=== Section Start ===
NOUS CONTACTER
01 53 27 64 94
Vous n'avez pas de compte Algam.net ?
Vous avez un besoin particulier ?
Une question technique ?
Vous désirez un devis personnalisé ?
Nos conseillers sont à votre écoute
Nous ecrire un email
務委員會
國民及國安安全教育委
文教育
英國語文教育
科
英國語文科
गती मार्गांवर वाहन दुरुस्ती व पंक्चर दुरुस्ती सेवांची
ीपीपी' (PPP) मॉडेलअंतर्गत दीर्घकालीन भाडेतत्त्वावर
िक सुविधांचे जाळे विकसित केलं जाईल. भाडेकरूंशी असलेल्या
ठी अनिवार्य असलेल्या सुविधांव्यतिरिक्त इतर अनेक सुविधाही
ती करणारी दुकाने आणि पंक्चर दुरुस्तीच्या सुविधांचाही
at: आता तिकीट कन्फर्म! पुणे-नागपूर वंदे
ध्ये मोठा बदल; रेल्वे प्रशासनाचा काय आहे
=== Section End ===
■ INSTRUCTIONS TO FOLLOW: Write out again exactly the lines that run from the one holding "जाईल. भाडेकरूंशी असलेल्या" through the last line of the data; omit all other lines.

■ EXPECTED ANSWER:
िक सुविधांचे जाळे विकसित केलं जाईल. भाडेकरूंशी असलेल्या
ठी अनिवार्य असलेल्या सुविधांव्यतिरिक्त इतर अनेक सुविधाही
ती करणारी दुकाने आणि पंक्चर दुरुस्तीच्या सुविधांचाही
at: आता तिकीट कन्फर्म! पुणे-नागपूर वंदे
ध्ये मोठा बदल; रेल्वे प्रशासनाचा काय आहे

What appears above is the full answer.